Stored data entries
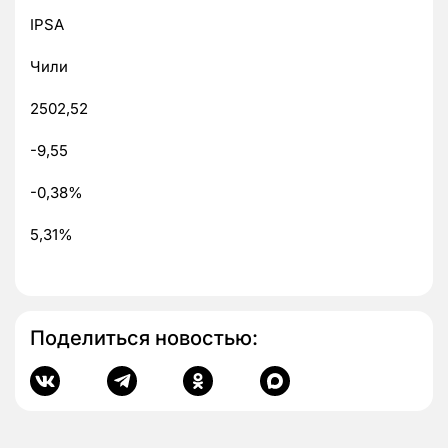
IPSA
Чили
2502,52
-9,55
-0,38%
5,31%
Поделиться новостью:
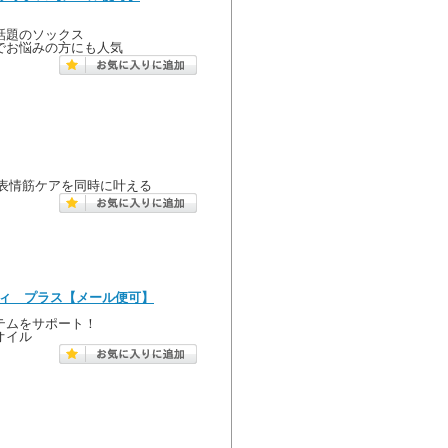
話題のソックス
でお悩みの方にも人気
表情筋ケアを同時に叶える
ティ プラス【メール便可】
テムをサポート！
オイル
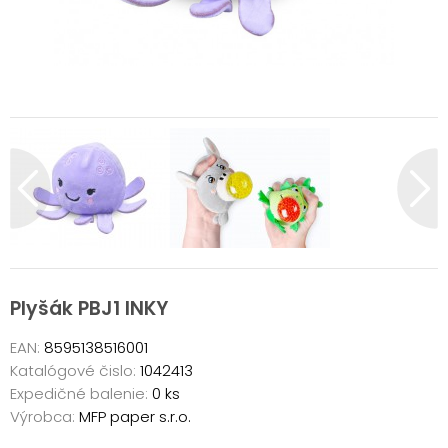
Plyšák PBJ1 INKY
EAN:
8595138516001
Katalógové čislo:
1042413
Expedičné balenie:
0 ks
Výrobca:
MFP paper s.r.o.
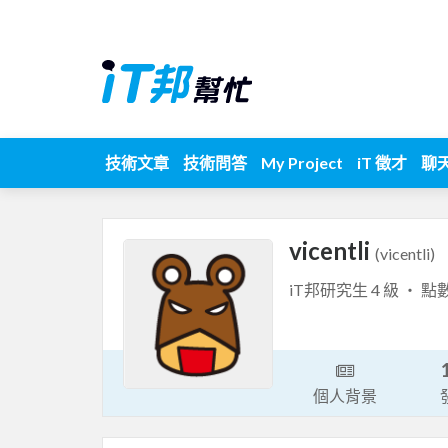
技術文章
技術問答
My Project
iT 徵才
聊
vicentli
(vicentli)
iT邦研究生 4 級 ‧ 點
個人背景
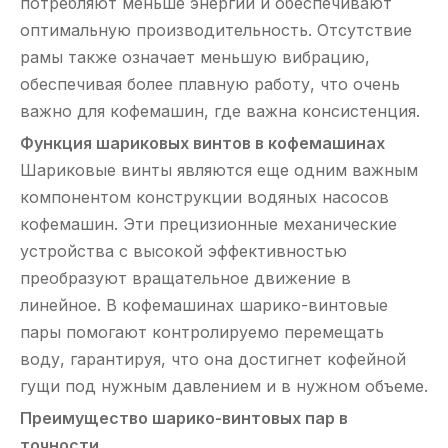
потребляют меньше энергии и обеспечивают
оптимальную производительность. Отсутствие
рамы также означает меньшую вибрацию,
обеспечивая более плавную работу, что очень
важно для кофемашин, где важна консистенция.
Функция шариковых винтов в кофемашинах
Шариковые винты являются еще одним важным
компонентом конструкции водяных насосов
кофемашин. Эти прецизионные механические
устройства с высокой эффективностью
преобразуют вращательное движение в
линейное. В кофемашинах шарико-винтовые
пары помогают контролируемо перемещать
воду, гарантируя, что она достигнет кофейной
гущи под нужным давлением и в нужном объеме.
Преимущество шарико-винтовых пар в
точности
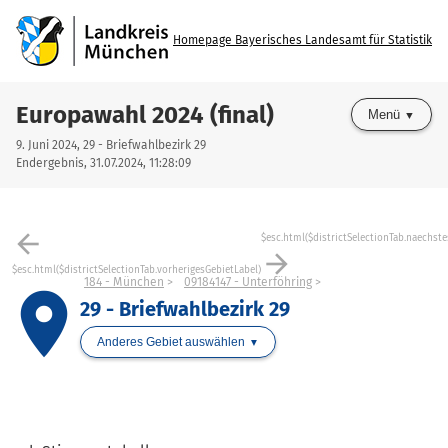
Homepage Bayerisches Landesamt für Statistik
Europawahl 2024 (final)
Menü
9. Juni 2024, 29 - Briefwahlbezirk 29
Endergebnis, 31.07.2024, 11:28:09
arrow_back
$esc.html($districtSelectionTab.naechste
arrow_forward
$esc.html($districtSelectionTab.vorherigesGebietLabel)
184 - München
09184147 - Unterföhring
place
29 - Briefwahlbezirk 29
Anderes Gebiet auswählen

▶ _What you will do_:
Take every line above where "Briefwahlbezirk" appears and copy it.

▶ _Exercise solution_:
9. Juni 2024, 29 - Briefwahlbezirk 29
29 - Briefwahlbezirk 29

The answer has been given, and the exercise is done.